===== Data shown
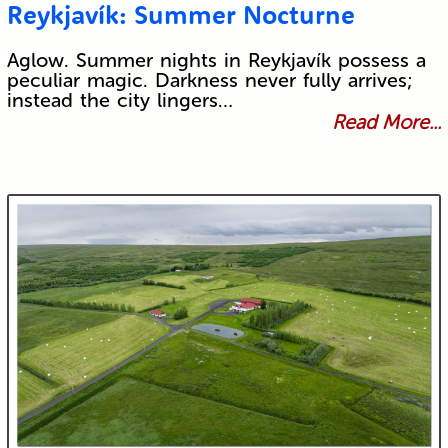
Reykjavík: Summer Nocturne
Aglow. Summer nights in Reykjavík possess a
peculiar magic. Darkness never fully arrives;
instead the city lingers…
Read More...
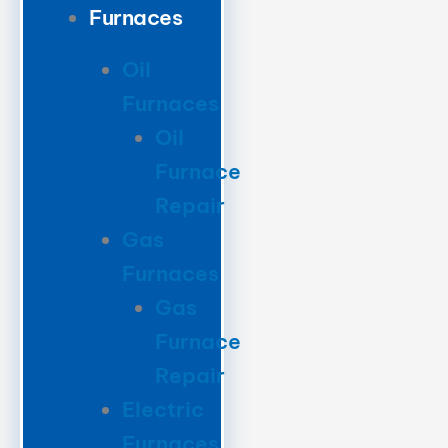
Furnaces
Oil
Furnaces
Oil
Furnace
Repair
Gas
Furnaces
Gas
Furnace
Repair
Electric
Furnaces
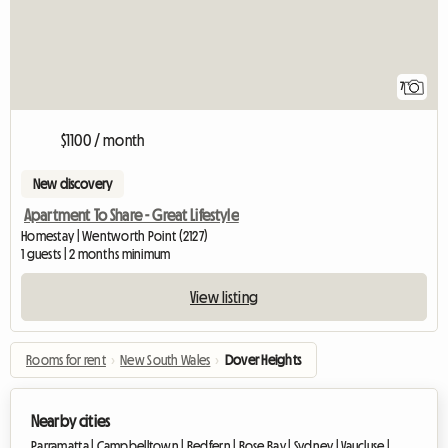
7
$1100 / month
New discovery
Apartment To Share - Great Lifestyle
Homestay | Wentworth Point (2127)
1 guests | 2 months minimum
View listing
Rooms for rent
›
New South Wales
›
Dover Heights
Nearby cities
Parramatta |
Campbelltown |
Redfern |
Rose Bay |
Sydney |
Vaucluse |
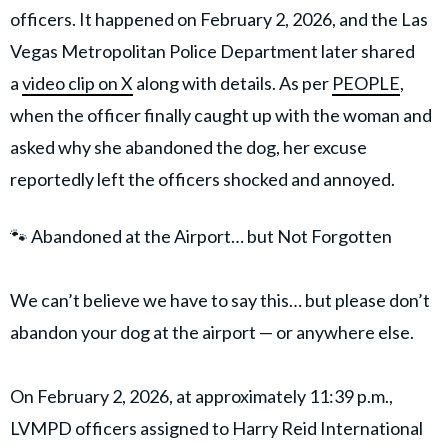
officers. It happened on February 2, 2026, and the Las
Vegas Metropolitan Police Department later shared
a
video clip on X
along with details. As per
PEOPLE
,
when the officer finally caught up with the woman and
asked why she abandoned the dog, her excuse
reportedly left the officers shocked and annoyed.
🐾 Abandoned at the Airport… but Not Forgotten
We can’t believe we have to say this… but please don’t
abandon your dog at the airport — or anywhere else.
On February 2, 2026, at approximately 11:39 p.m.,
LVMPD officers assigned to Harry Reid International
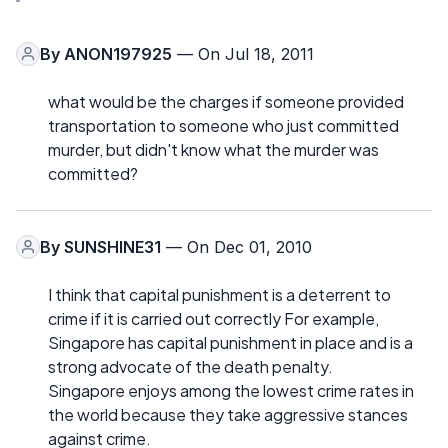
By
ANON197925
— On Jul 18, 2011
what would be the charges if someone provided
transportation to someone who just committed
murder, but didn't know what the murder was
committed?
By
SUNSHINE31
— On Dec 01, 2010
I think that capital punishment is a deterrent to
crime if it is carried out correctly For example,
Singapore has capital punishment in place and is a
strong advocate of the death penalty.
Singapore enjoys among the lowest crime rates in
the world because they take aggressive stances
against crime.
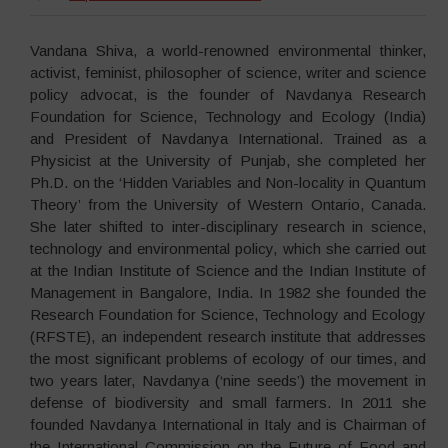
Vandana Shiva, a world-renowned environmental thinker,
activist, feminist, philosopher of science, writer and science
policy advocat, is the founder of Navdanya
Research
Foundation for Science, Technology and Ecology (India)
and President of Navdanya International. Trained as a
Physicist at the University of Punjab, she completed her
Ph.D. on the ‘Hidden Variables and Non-locality in Quantum
Theory’ from the University of Western Ontario, Canada.
She later shifted to inter-disciplinary research in science,
technology and environmental policy, which she carried out
at the Indian Institute of Science and the Indian Institute of
Management in Bangalore, India. In 1982 she founded the
Research Foundation for Science, Technology and Ecology
(RFSTE), an independent research institute that addresses
the most significant problems of ecology of our times, and
two years later, Navdanya (‘nine seeds’) the movement in
defense of biodiversity and small farmers. In 2011 she
founded Navdanya International in Italy and is Chairman of
the International Commission on the Future of Food and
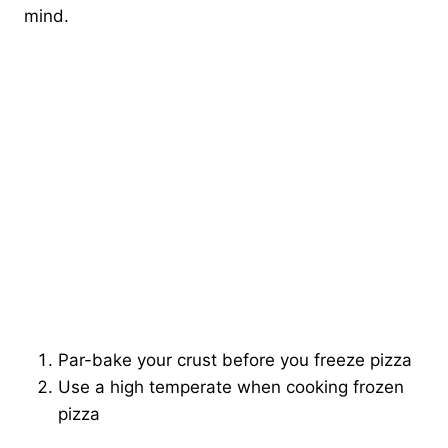
mind.
Par-bake your crust before you freeze pizza
Use a high temperate when cooking frozen
pizza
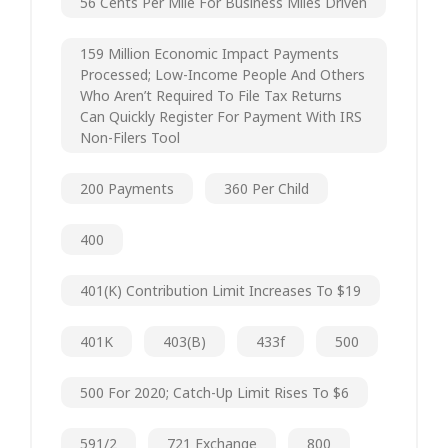
56 Cents Per Mile For Business Miles Driven
159 Million Economic Impact Payments
Processed; Low-Income People And Others
Who Aren’t Required To File Tax Returns
Can Quickly Register For Payment With IRS
Non-Filers Tool
200 Payments
360 Per Child
400
401(k) Contribution Limit Increases To $19
401K
403(b)
433f
500
500 For 2020; Catch-Up Limit Rises To $6
591/2
721 Exchange
800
==========
• _Work instruction_: Can you retype every record above exactly, leaving out the pictures?

• _Solution below_:
Reykjavík: Summer Nocturne
Aglow. Summer nights in Reykjavík possess a
peculiar magic. Darkness never fully arrives;
instead the city lingers…
Read More...
Furnaces
Oil
Furnaces
Oil
Furnace
Repair
Gas
Furnaces
Gas
Furnace
Repair
Electric
Furnaces
7
$1100 / month
New discovery
Apartment To Share - Great Lifestyle
Homestay | Wentworth Point (2127)
1 guests | 2 months minimum
View listing
Rooms for rent
›
New South Wales
›
Dover Heights
Nearby cities
Parramatta |
Campbelltown |
Redfern |
Rose Bay |
Sydney |
Vaucluse |
officers. It happened on February 2, 2026, and the Las
Vegas Metropolitan Police Department later shared
a
video clip on X
along with details. As per
PEOPLE
,
when the officer finally caught up with the woman and
asked why she abandoned the dog, her excuse
reportedly left the officers shocked and annoyed.
🐾 Abandoned at the Airport… but Not Forgotten
We can’t believe we have to say this… but please don’t
abandon your dog at the airport — or anywhere else.
On February 2, 2026, at approximately 11:39 p.m.,
LVMPD officers assigned to Harry Reid International
By
ANON197925
— On Jul 18, 2011
what would be the charges if someone provided
transportation to someone who just committed
murder, but didn't know what the murder was
committed?
By
SUNSHINE31
— On Dec 01, 2010
I think that capital punishment is a deterrent to
crime if it is carried out correctly For example,
Singapore has capital punishment in place and is a
strong advocate of the death penalty.
Singapore enjoys among the lowest crime rates in
the world because they take aggressive stances
against crime.
Vandana Shiva, a world-renowned environmental thinker,
activist, feminist, philosopher of science, writer and science
policy advocat, is the founder of Navdanya
Research
Foundation for Science, Technology and Ecology (India)
and President of Navdanya International. Trained as a
Physicist at the University of Punjab, she completed her
Ph.D. on the ‘Hidden Variables and Non-locality in Quantum
Theory’ from the University of Western Ontario, Canada.
She later shifted to inter-disciplinary research in science,
technology and environmental policy, which she carried out
at the Indian Institute of Science and the Indian Institute of
Management in Bangalore, India. In 1982 she founded the
Research Foundation for Science, Technology and Ecology
(RFSTE), an independent research institute that addresses
the most significant problems of ecology of our times, and
two years later, Navdanya (‘nine seeds’) the movement in
defense of biodiversity and small farmers. In 2011 she
founded Navdanya International in Italy and is Chairman of
the International Commission on the Future of Food and
mind.
Par-bake your crust before you freeze pizza
Use a high temperate when cooking frozen
pizza
56 Cents Per Mile For Business Miles Driven
159 Million Economic Impact Payments
Processed; Low-Income People And Others
Who Aren’t Required To File Tax Returns
Can Quickly Register For Payment With IRS
Non-Filers Tool
200 Payments
360 Per Child
400
401(k) Contribution Limit Increases To $19
401K
403(b)
433f
500
500 For 2020; Catch-Up Limit Rises To $6
591/2
721 Exchange
800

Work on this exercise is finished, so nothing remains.